How can I optimize the calculation over this function in numpy?
我想在 numpy 中实现以下问题,这是我的代码。
我已经用一个 for 循环尝试了以下 numpy 代码来解决这个问题。我想知道是否有更有效的方法来进行此计算?非常感谢!
k, d = X.shape
m = Y.shape[0]
c1 = 2.0*sigma**2
c2 = 0.5*np.log(np.pi*c1)
c3 = np.log(1.0/k)
L_B = np.zeros((m,))
for i in xrange(m):
if i % 100 == 0:
print i
L_B[i] = np.log(np.sum(np.exp(np.sum(-np.divide(
np.power(X-Y[i,:],2), c1)-c2,1)+c3)))
print np.mean(L_B)
我想到了np.expand_dims(X, 2).repeat(Y.shape[0], 2)-Y
通过创建一个3D张量,所以下面的计算可以通过广播来完成,但是当m
很大时会浪费很多内存。
我也认为 np.einsum()
只使用 for 循环,所以可能效率不高,如果我错了请纠正我。
有什么想法吗?
优化阶段 #1
我的第一级优化是在引入新轴后直接将循环代码转换为基于 broadcasting
的代码,因此内存效率不高,如下所列 -
p1 = (-((X[:,None] - Y)**2)/c1)-c2
p11 = p1.sum(2)
p2 = np.exp(p11+c3)
out = np.log(p2.sum(0)).mean()
优化阶段#2
考虑到我们打算分离出对常量的操作,进行了一些优化,我最终得到了以下 -
c10 = -c1
c20 = X.shape[1]*c2
subs = (X[:,None] - Y)**2
p00 = subs.sum(2)
p10 = p00/c10
p11 = p10-c20
p2 = np.exp(p11+c3)
out = np.log(p2.sum(0)).mean()
优化阶段#3
更进一步,看到可以优化操作的地方,我最终使用 Scipy's cdist
来代替平方和 sum-reduction
的重量级工作。
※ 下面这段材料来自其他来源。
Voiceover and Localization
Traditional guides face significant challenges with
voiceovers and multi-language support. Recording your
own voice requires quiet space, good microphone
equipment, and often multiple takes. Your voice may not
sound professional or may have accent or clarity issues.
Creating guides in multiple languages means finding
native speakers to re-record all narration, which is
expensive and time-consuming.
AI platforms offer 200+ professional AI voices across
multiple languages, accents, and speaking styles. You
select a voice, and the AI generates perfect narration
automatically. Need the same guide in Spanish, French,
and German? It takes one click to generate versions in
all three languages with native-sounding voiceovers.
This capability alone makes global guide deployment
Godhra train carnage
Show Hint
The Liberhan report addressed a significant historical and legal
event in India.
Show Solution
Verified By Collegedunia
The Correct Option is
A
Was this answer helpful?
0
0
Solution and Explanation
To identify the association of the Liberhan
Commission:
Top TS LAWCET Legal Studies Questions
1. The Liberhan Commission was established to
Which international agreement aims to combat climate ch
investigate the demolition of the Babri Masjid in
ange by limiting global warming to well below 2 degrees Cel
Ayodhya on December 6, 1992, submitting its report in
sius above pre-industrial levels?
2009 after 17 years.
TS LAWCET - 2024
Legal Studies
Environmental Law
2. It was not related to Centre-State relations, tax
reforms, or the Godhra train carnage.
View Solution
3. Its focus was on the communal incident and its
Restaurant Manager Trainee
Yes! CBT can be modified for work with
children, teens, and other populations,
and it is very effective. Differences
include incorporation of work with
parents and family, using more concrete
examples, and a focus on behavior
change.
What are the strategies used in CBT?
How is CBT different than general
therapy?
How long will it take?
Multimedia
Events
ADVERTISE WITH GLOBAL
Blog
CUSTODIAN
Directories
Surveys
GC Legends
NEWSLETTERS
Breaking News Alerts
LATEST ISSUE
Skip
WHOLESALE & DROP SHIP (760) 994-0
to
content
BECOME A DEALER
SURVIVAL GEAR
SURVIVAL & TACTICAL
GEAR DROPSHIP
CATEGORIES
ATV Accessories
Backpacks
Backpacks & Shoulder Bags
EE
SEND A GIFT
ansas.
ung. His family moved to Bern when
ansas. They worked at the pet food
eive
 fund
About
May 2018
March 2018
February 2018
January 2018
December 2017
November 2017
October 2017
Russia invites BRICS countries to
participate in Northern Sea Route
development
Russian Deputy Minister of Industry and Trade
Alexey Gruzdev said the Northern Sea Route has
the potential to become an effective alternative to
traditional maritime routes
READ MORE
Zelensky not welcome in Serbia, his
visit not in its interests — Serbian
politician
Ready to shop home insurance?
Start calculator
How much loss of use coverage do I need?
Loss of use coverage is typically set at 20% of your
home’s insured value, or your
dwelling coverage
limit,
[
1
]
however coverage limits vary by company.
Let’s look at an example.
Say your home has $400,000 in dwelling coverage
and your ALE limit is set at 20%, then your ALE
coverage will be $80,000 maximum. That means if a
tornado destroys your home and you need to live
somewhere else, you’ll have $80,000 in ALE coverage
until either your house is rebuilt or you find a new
这应该是非常有效的内存,并为我们提供了最终的实现,如下所示 -
from scipy.spatial.distance import cdist
# Setup constants
c10 = -c1
c20 = X.shape[1]*c2
c30 = c20-c3
c40 = np.exp(c30)
c50 = np.log(c40)
# Get stagewise operations corresponding to loopy ones
p1 = cdist(X, Y, 'sqeuclidean')
p2 = np.exp(p1/c10).sum(0)
out = np.log(p2).mean() - c50
运行时测试
接近 -
def loopy_app(X, Y, sigma):
k, d = X.shape
m = Y.shape[0]
c1 = 2.0*sigma**2
c2 = 0.5*np.log(np.pi*c1)
c3 = np.log(1.0/k)
L_B = np.zeros((m,))
for i in xrange(m):
L_B[i] = np.log(np.sum(np.exp(np.sum(-np.divide(
np.power(X-Y[i,:],2), c1)-c2,1)+c3)))
return np.mean(L_B)
def vectorized_app(X, Y, sigma):
# Setup constants
k, d = D_A.shape
c1 = 2.0*sigma**2
c2 = 0.5*np.log(np.pi*c1)
c3 = np.log(1.0/k)
c10 = -c1
c20 = X.shape[1]*c2
c30 = c20-c3
c40 = np.exp(c30)
c50 = np.log(c40)
# Get stagewise operations corresponding to loopy ones
p1 = cdist(X, Y, 'sqeuclidean')
p2 = np.exp(p1/c10).sum(0)
out = np.log(p2).mean() - c50
return out
时间和验证 -
In [294]: # Setup inputs with m(=D_B.shape[0]) being a large number
...: X = np.random.randint(0,9,(100,10))
...: Y = np.random.randint(0,9,(10000,10))
...: sigma = 2.34
...:
In [295]: np.allclose(loopy_app(X, Y, sigma),vectorized_app(X, Y, sigma))
Out[295]: True
In [296]: %timeit loopy_app(X, Y, sigma)
1 loops, best of 3: 225 ms per loop
In [297]: %timeit vectorized_app(X, Y, sigma)
10 loops, best of 3: 23.6 ms per loop
In [298]: # Setup inputs with m(=Y.shape[0]) being a much large number
...: X = np.random.randint(0,9,(100,10))
...: Y = np.random.randint(0,9,(100000,10))
...: sigma = 2.34
...:
In [299]: np.allclose(loopy_app(X, Y, sigma),vectorized_app(X, Y, sigma))
Out[299]: True
In [300]: %timeit loopy_app(X, Y, sigma)
1 loops, best of 3: 2.27 s per loop
In [301]: %timeit vectorized_app(X, Y, sigma)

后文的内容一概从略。